Namun, di lain waktu Bapak juga pernah mengungkapkan penyesalannya. Penyesalan memang selalu berada di akhir. Juga tak tertebak, tetapi sangat ingin ditolak jika saja waktu bisa diulang kembali.
"Coba saja Bapak sekolah tinggi."
Kalimat itu kudengar saat kami berada dalam kondisi ekonomi yang tidak baik. Bapak mengucapkannya dengan raut wajah sedih. Saat harga-harga mengalami kenaikan sementara upah bekerja tak kunjung meningkat. Biasanya Bapak akan mengaitkan dengan cerita kelahiranku di zaman krisis moneter. Saat itu benar-benar parah kondisi perekonomian. Oleh karenanya temanku diberi nama Krismon, terinspirasi dari krisis moneter. Bagian dari kenangan yang sebenarnya tak ingin diingat. Namun, bagaimana pun juga tak akan dapat dihapus. Aku sedikit menghela napas. Kesalahan memilih sering kali berujung penyesalan. Semoga saja aku tak pernah mengutuk diriku sendiri di masa depan atas hasil yang kudapat dari pilihanku.

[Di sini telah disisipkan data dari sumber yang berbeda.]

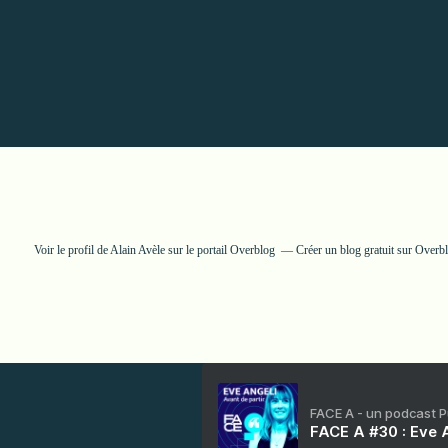
Voir le profil de
Alain Avèle
sur le portail Overblog
Créer un blog gratuit sur Overb
FACE A - un podcast 
FACE A #30 : Eve A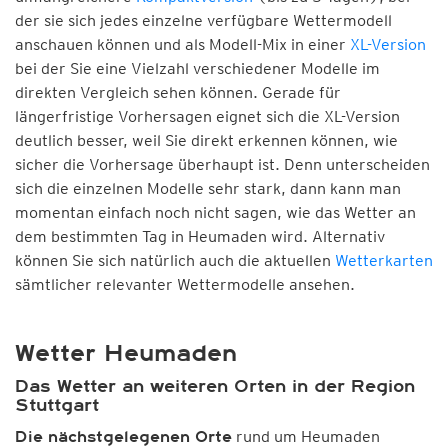
der sie sich jedes einzelne verfügbare Wettermodell
anschauen können und als Modell-Mix in einer
XL-Version
bei der Sie eine Vielzahl verschiedener Modelle im
direkten Vergleich sehen können. Gerade für
längerfristige Vorhersagen eignet sich die XL-Version
deutlich besser, weil Sie direkt erkennen können, wie
sicher die Vorhersage überhaupt ist. Denn unterscheiden
sich die einzelnen Modelle sehr stark, dann kann man
momentan einfach noch nicht sagen, wie das Wetter an
dem bestimmten Tag in Heumaden wird. Alternativ
können Sie sich natürlich auch die aktuellen
Wetterkarten
sämtlicher relevanter Wettermodelle ansehen.
Wetter Heumaden
Das Wetter an weiteren Orten in der Region
Stuttgart
rund um Heumaden
Die nächstgelegenen Orte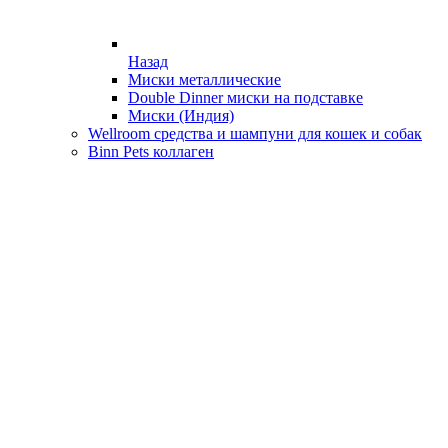
Назад
Миски металлические
Double Dinner миски на подставке
Миски (Индия)
Wellroom средства и шампуни для кошек и собак
Binn Pets коллаген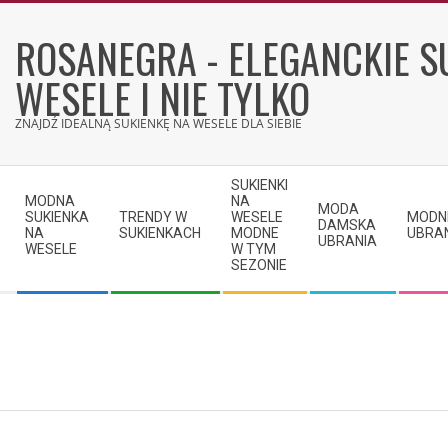
Skip
to
ROSANEGRA - ELEGANCKIE S
content
WESELE I NIE TYLKO
ZNAJDŹ IDEALNĄ SUKIENKĘ NA WESELE DLA SIEBIE
Secondary
SUKIENKI
Navigation
MODNA
NA
MODA
SUKIENKA
TRENDY W
WESELE
MODN
Menu
DAMSKA
NA
SUKIENKACH
MODNE
UBRA
UBRANIA
WESELE
W TYM
SEZONIE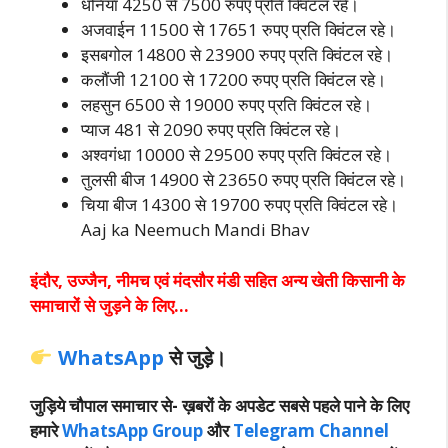
धनिया 4250 से 7500 रुपए प्रति क्विंटल रहे।
अजवाईन 11500 से 17651 रुपए प्रति क्विंटल रहे।
इसबगोल 14800 से 23900 रुपए प्रति क्विंटल रहे।
कलौंजी 12100 से 17200 रुपए प्रति क्विंटल रहे।
लहसुन 6500 से 19000 रुपए प्रति क्विंटल रहे।
प्याज 481 से 2090 रुपए प्रति क्विंटल रहे।
अश्वगंधा 10000 से 29500 रुपए प्रति क्विंटल रहे।
तुलसी बीज 14900 से 23650 रुपए प्रति क्विंटल रहे।
चिया बीज 14300 से 19700 रुपए प्रति क्विंटल रहे।
Aaj ka Neemuch Mandi Bhav
इंदौर, उज्जैन, नीमच एवं मंदसौर मंडी सहित अन्य खेती किसानी के
समाचारों से जुड़ने के लिए…
WhatsApp
से जुड़े।
जुड़िये चौपाल समाचार से-
ख़बरों के अपडेट सबसे पहले पाने के लिए
हमारे
WhatsApp Group
और
Telegram Channel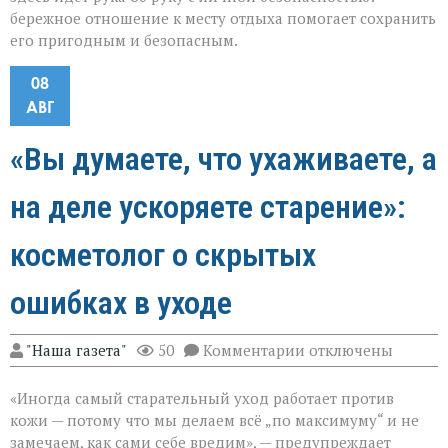
бережное отношение к месту отдыха помогает сохранить
его пригодным и безопасным.
08
АВГ
«Вы думаете, что ухаживаете, а
на деле ускоряете старение»:
косметолог о скрытых
ошибках в уходе
к
"Наша газета"
50
Комментарии
отключены
записи
«Вы
«Иногда самый старательный уход работает против
думаете,
что
кожи — потому что мы делаем всё „по максимуму“ и не
ухаживаете,
замечаем, как сами себе вредим», — предупреждает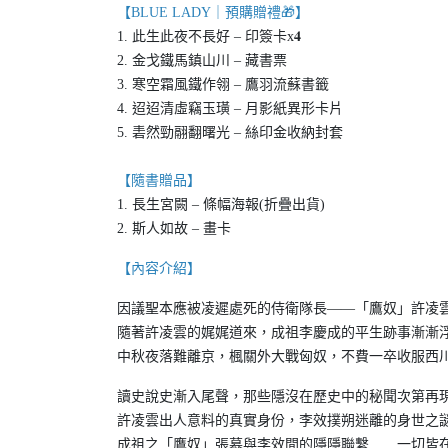
【BLUE LADY｜預購贈禮🎁】
1. 此生此夜不長好 – 印簽卡x𝟒
2. 金戈鐵馬鎮山川 – 藏書票
3. 寒空霜風鐵作翎 – 鷹羽流蘇書籤
4. 迢迢清虛竊玉璜 – 月影紙異形卡片
5. 砉然勁翮翻曙光 – 絲印金收納封套
【隨書贈品】
1. 長生宮闕 – 條幅海報(折疊出貨)
2. 斯人如故 – 畫卡
【內容介紹】
因議聖本應被凌遲處死的侍衛隊長——「鷹奴」許凌
隨著許凌雲的娓娓道來，成祖李慶成的平生跡事漸漸
中秋夜落難離京，楓關外大戰匈奴，不費一卒收服西
讀史說史漸入尾聲，那些隱沒在歷史中的秘聞次第再
許凌雲出人意料的真實身份，李效撲朔迷離的身世之
成祖之「鷹奴」張慕與李效間的隱隱聯繫……一切皆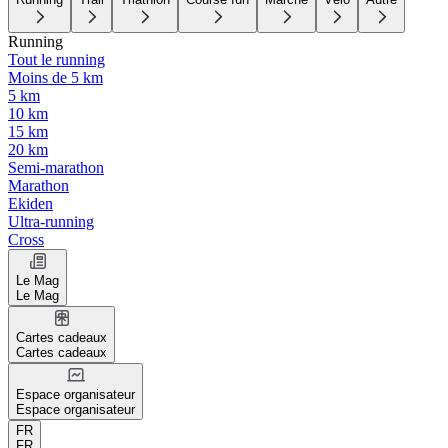
Running
Tout le running
Moins de 5 km
5 km
10 km
15 km
20 km
Semi-marathon
Marathon
Ekiden
Ultra-running
Cross
Le Mag
Le Mag
Cartes cadeaux
Cartes cadeaux
Espace organisateur
Espace organisateur
FR
FR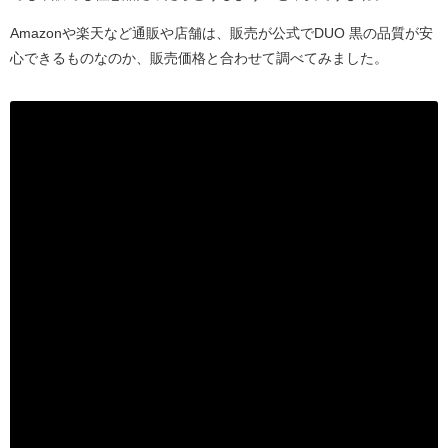
Amazonや楽天など通販や店舗は、販売が公式でDUO 黒の品質が安
心できるものなのか、販売価格と合わせて調べてみました。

Nasi sudah menjadi bubur. Bapak hanya mampu bersekolah sampai lulus sekolah dasar. Kata pengandaian yang diucapkan tak akan mampu mengubah sesuatu di masa lalu. Karenanya Bapak dan Ibu ingin agar anak-anaknya bisa bersekolah sampai tinggi. Harapannya satu. Masa depan kami bisa lebih baik dari mereka. Tak ada yang diinginkan selain kami bisa mendapatkan kehidupan yang penuh dengan kebahagiaan. Jika saja doaku tak mampu terkabul, kuharap doa orang tuaku ini bisa terkabul. Kehidupan yang tak mudah sudah kami rasakan. Perubahan di masa depan tentu sangat kami usahakan demi masa tua Bapak dan Ibu yang bahagia pula.